PROGNOSI E TRATTAMENTO
Secondo i risultati della revisione della letteratura condotta dall’Università di Toronto, i tassi di sopravvivenza dei pazienti affetti da AAV-ILD sembrano essere complessivamente inferiori a quelli di coloro che convivono con la sola AAV, con una differenza statisticamente significativa. Per i pazienti affetti da AAV-ILD, infatti, l’aspettativa di vita a 1, 3 e 5 anni dalla diagnosi è rispettivamente del 96,7%, 80% e 66%, mentre per le persone affette solamente da AAV risulta pari a 93,5%, 89,6% e 83,8%.

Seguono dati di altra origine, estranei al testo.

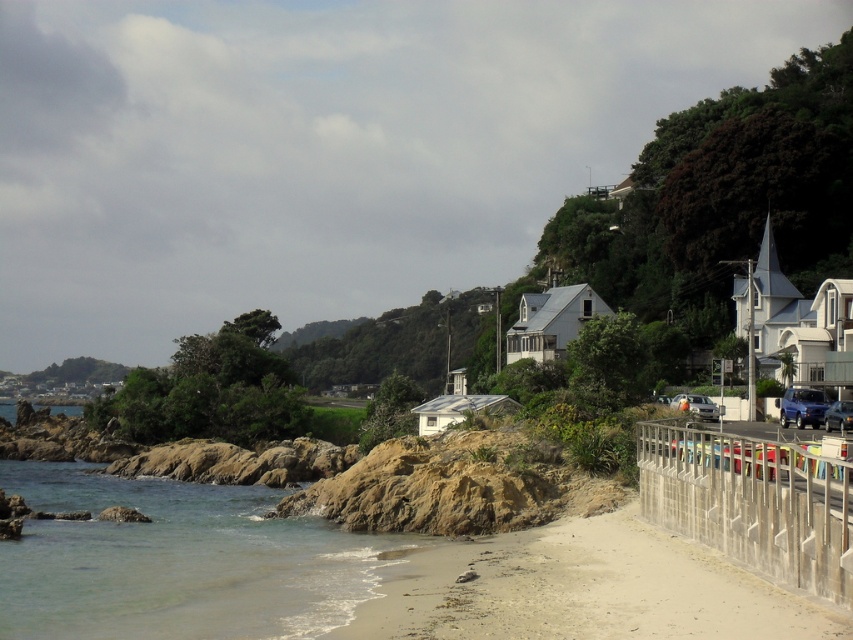 Is point (33, 465) behind point (708, 417)?

Yes, point (33, 465) is farther from viewer.

Who is more distant from viewer, [79,570] or [712,416]?

Positioned behind is point [712,416].

Locate an element on the screen. clear sandstone water at lower left is located at coordinates (175, 561).

Does point (828, 508) come closer to viewer compared to point (676, 397)?

Yes, point (828, 508) is in front of point (676, 397).

Who is more forward, (848, 580) or (694, 397)?

Point (848, 580) is more forward.

You are a GUI agent. You are given a task and a screenshot of the screen. Output one action in this format:
    pyautogui.click(x=<x>, y=<y>)
    Task: Click on the gray concrete fence at lower right
    
    Given the screenshot: What is the action you would take?
    pos(752,502)

Can you confirm if clear sandstone water at lower left is taller than blue metallic car at lower right?

Correct, clear sandstone water at lower left is much taller as blue metallic car at lower right.

Is point (209, 557) positioned behind point (809, 413)?

No, (209, 557) is in front of (809, 413).

You are a GUI agent. You are given a task and a screenshot of the screen. Output one action in this format:
    pyautogui.click(x=<x>, y=<y>)
    Task: Click on the clear sandstone water at lower left
    
    Given the screenshot: What is the action you would take?
    pyautogui.click(x=175, y=561)

The height and width of the screenshot is (640, 853). I want to click on clear sandstone water at lower left, so coord(175,561). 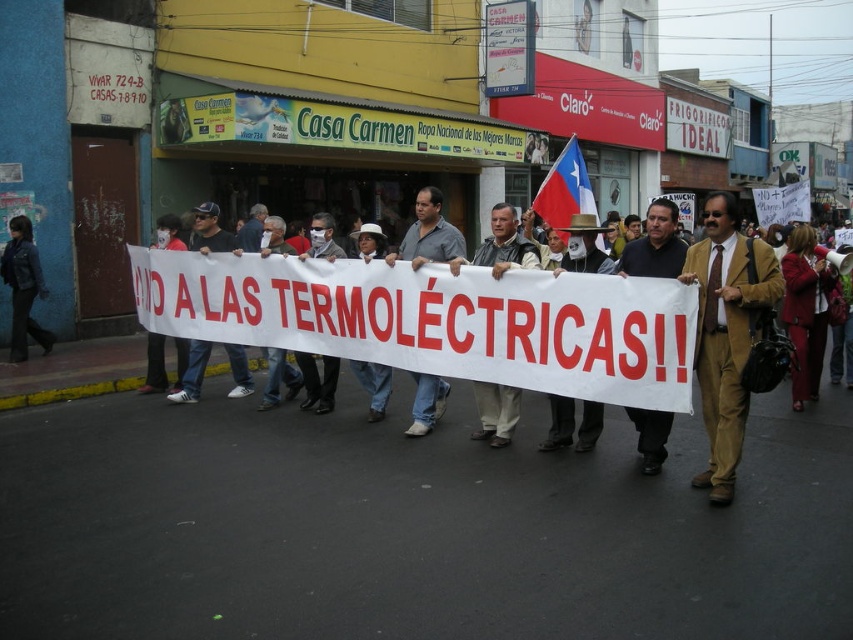 Question: Does khaki cotton pants at center have a smaller size compared to white cotton shirt at center?

Choices:
 (A) no
 (B) yes

Answer: (B)

Question: Estimate the real-world distances between objects in this image. Which object is closer to the brown leather jacket at center?

Choices:
 (A) dark blue leather jacket at left
 (B) dark brown suit at center
 (C) blue and white fabric flag at center

Answer: (B)

Question: Which of the following is the closest to the observer?

Choices:
 (A) (648, 420)
 (B) (320, 227)

Answer: (A)

Question: Does dark brown suit at center appear under gray cotton shirt at center?

Choices:
 (A) no
 (B) yes

Answer: (B)

Question: In this image, where is brown leather jacket at center located relative to blue and white fabric flag at center?

Choices:
 (A) left
 (B) right

Answer: (A)

Question: Which object is farther from the camera taking this photo?

Choices:
 (A) blue and white fabric flag at center
 (B) dark brown suit at center
 (C) dark blue leather jacket at left

Answer: (C) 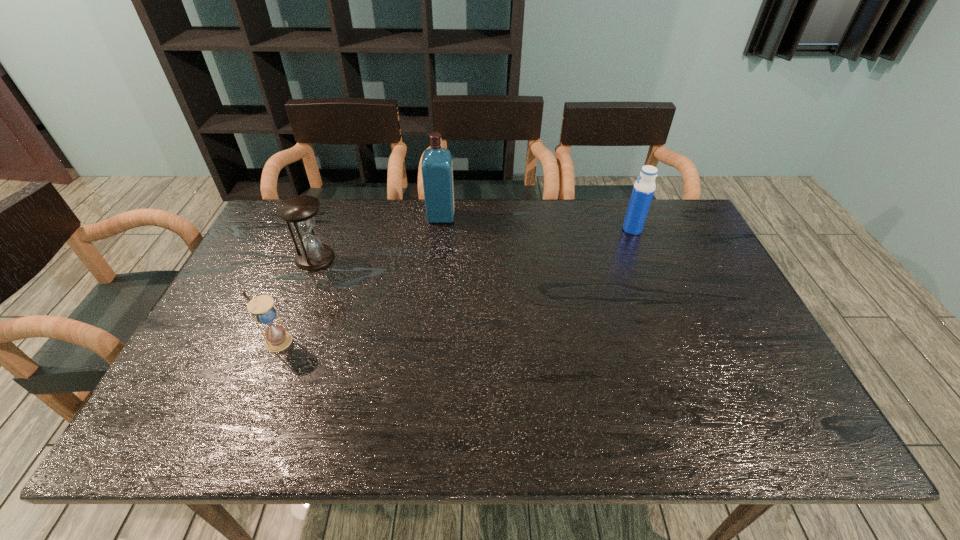 Identify the location of free space located 0.220m on the back of the taller hourglass. (337, 205).

You are a GUI agent. You are given a task and a screenshot of the screen. Output one action in this format:
    pyautogui.click(x=<x>, y=<y>)
    Task: Click on the free space located 0.060m on the right of the shortest object
    This screenshot has height=540, width=960.
    Given the screenshot: What is the action you would take?
    pyautogui.click(x=316, y=341)

Identify the location of liquor present at the far edge. This screenshot has width=960, height=540. (437, 165).

I want to click on water bottle present at the far edge, so click(643, 190).

This screenshot has width=960, height=540. In order to click on free space at the far edge in this screenshot , I will do `click(526, 237)`.

Where is `vacant space at the near edge of the desktop`? The image size is (960, 540). vacant space at the near edge of the desktop is located at coordinates (624, 422).

The width and height of the screenshot is (960, 540). Identify the location of vacant space at the left edge. (215, 386).

The image size is (960, 540). Find the location of `vacant space at the right edge`. vacant space at the right edge is located at coordinates (702, 274).

You are a GUI agent. You are given a task and a screenshot of the screen. Output one action in this format:
    pyautogui.click(x=<x>, y=<y>)
    Task: Click on the free space at the far right corner
    
    Given the screenshot: What is the action you would take?
    pyautogui.click(x=664, y=202)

Ad oggi, purtroppo, non sono disponibili dati sul trattamento dell'AAV-ILD provenienti da studi controllati e randomizzati, e tutte le informazioni sull’efficacia delle varie terapie sono basate su una serie di casi retrospettivi e studi di coorte. Per questo motivo, i pazienti affetti da questa patologia vengono spesso trattati come affetti da AAV sistemica, e quindi con una terapia a base di ciclofosfamide (agente chemioterapico con effetto immunosoppressivo), rituximab (anticorpo monoclonale che induce la morte dei linfociti) e glucocorticoidi (farmaci corticosteroidi). Da uno studio del 2021, pubblicato sul Journal of Clinical Rheumatology, si evince che il trattamento con rituximab è in grado di preservare la funzione polmonare, anche se le differenze rispetto al gruppo di controllo non sono risultate statisticamente significative.
Le nuove opzioni terapeutiche emergenti includono l’utilizzo di farmaci antifibrotici già utilizzati per la fibrosi polmonare idiopatica (IPF), come nintedanib e pirfenidone. Nintedanib è capace di bloccare l'attività di alcuni enzimi noti come tirosin-chinasi, implicati nella produzione del tessuto connettivo fibroso, mentre il pirfenidone riduce la proliferazione dei fibroblasti e inibisce la produzione di collagene stimolata dal fattore di crescita trasformante beta (TGF-beta). Uno studio dell’Università del Michigan mostra un netto miglioramento della capacità vitale forzata (FVC, un importante parametro per la valutazione della funzionalità polmonare) grazie all’utilizzo di nintedanib nei pazienti affetti da varie forme di interstiziopatia polmonare. Sebbene il numero dei pazienti AAV-ILD arruolati nello studio non sia riportato in modo specifico, essi risultano inclusi nella generica categoria “ILD autoimmune e altri sottogruppi” (14% dei 663 partecipanti). Purtroppo, però, nonostante il miglioramento impressionante nella FVC, nello studio in questione, durato 52 settimane, non è stata riscontrata alcuna differenza statisticamente significativa nella sopravvivenza dei pazienti.
Ad oggi non è ancora chiaro se le persone affette da AAV-ILD debbano essere sottoposte alle terapie indicate per le vasculiti ANCA-associate o a quelle utilizzate per le malattie interstiziali polmonari fibrosanti: determinare l'efficacia degli immunosoppressori rispetto agli antifibrotici in questa popolazione di pazienti rimane quindi una sfida da affrontare.
Inoltre, la mancanza di una caratterizzazione precisa e formale della AAV-ILD rende la ricerca sul campo complicata da condurre e la letteratura scientifica fitta di risultati eterogenei e difficili da riassumere. Per questa ragione, secondo i ricercatori dell’Università di Toronto, c’è un primo e imprescindibile passo da compiere: trovare una definizione condivisa della patologia.